I presented workshops last week at the Arkansas Speech and Hearing Association and the Arkansas Academy of Audiology. I talked, as I usually do, about how to help children develop listening and spoken language skills. I spoke about how we take our lead from parents and how, since 95% of children with hearing loss are born to hearing parents, they usually choose listening and spoken language for their children. We know that for a child to develop good listening and spoken language skills the child has to have constant exposure to clear language. This means they need to have technology that lets them hear. We also know that for children to develop reading skills they need good language. The work of Hart and Risley has demonstrated that children whose parents talk to them more have both a higher number of words in their vocabulary and also have a higher IQ at age 3.
With today’s technology, almost every child can have access to sound. The better the access, the better the language, the better the literacy. We know that since the great majority of deaf children are born to hearing parents, they will communicate better with their children if they can communicate in their natural language – speech.

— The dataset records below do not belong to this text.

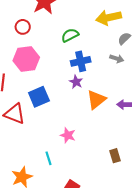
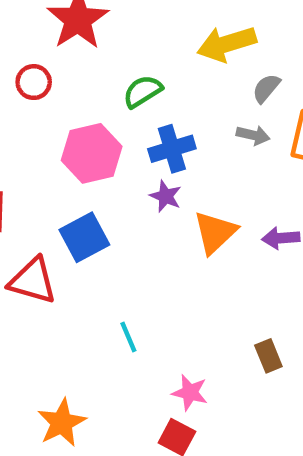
pink hexagon: (26, 59) -> (92, 153), moved
pink star: (68, 135) -> (190, 393), moved
cyan line: (49, 158) -> (128, 337), moved

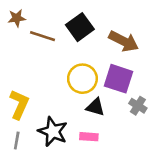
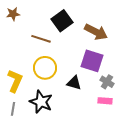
brown line: (42, 36) -> (41, 39), moved
yellow circle: (82, 79) -> (45, 68), moved
pink rectangle: (89, 137) -> (105, 101), moved

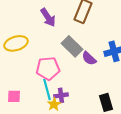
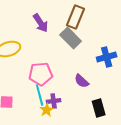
gray rectangle: (72, 46) -> (71, 38), moved
purple semicircle: (89, 58) -> (82, 81), moved

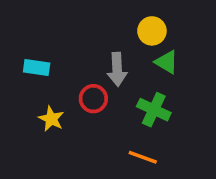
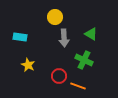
yellow circle: (152, 31) -> (55, 17), moved
red circle: (93, 99) -> (59, 76), moved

If they have to learn American Sign Language, they will not be good language models.
So when is sign language appropriate?
Children who are identified early and fitted with technology early, and who have families who can provide good language stimulation will usually learn spoken language and succeed in mainstream schools. What about children who are identified late or who live in families that cannot provide good language stimulation? Well, these are two separate issues. For children identified late – the first question is how late, and, second, what is the degree of hearing loss?
If a child is identified at age 2, I am not ready to give up. But if a child is identified at age 10, and if that child has had no hearing for 10 years, the chances of that child developing spoken language is limited. How about age 4, or 7? A four-year-old may develop some skills, but a 7-year-old will have a more difficult time. However, if the child has had some hearing during this time, they have likely had some language exposure and they may have an easier time learning once they are in a good therapy program.
If a child is not developing listening and spoken language skills, it is essential that we find some way to help them communicate and recommending sign language is appropriate. But teaching sign language only in school will limit the child’s language exposure. If we are teaching sign to a child, we need to teach sign to the entire family or the child will have limited language exposure.
Reading and sign language
It is important to understand the effect that sign language has on literacy. Sign language has its own grammar, which is not standard English. So children are communicating in one language (ASL) and reading in another (English). The result is frequently very poor literacy skills. The average reading level of kids who graduate from high schools for the deaf is fourth grade. In today’s culture, that is very limiting.
Should we teach children identified early to sign?
The answer is that it depends on what the parents want for the child. If the parents want the child to develop listening and spoken language skills and to be mainstreamed, we need to teach the child a language she can use to communicate with peers and to learn in school. We know that many total communication programs do not encourage listening and children who graduate from those programs do not have good listening skills. So if we want kids to talk, we need to teach them to listen.
If a child is not learning to listen
If a child is not learning to listen we need to provide them with an alternate communication system. But we need to be honest about the limits of teaching children to communicate using ASL. Signing Exact English (SEE) is a sign system that uses English grammatical ending and the same grammatical markers as standard English. If children learned SEE, there would be a better association with written language so literacy should be better. However, since there will be fewer people who know SEE they will still have limited language exposure. We could have an interpreter available all the time and that could provide improved exposure, but this is not easy if the children are playing with typical hearing kids.
What about learning sign language later?
Lots of people choose to learn sign language later and that is fine. Once spoken language is developed signing will be a useful second language. Many kids choose it as their foreign language. That is perfectly appropriate.
It’s complicated
I would never say that there is no condition when a child should learn to sign. But children will have more choices in life if they can listen and speak. It is important that when we talk to parents about different methodologies, we are honest about the effects on language development.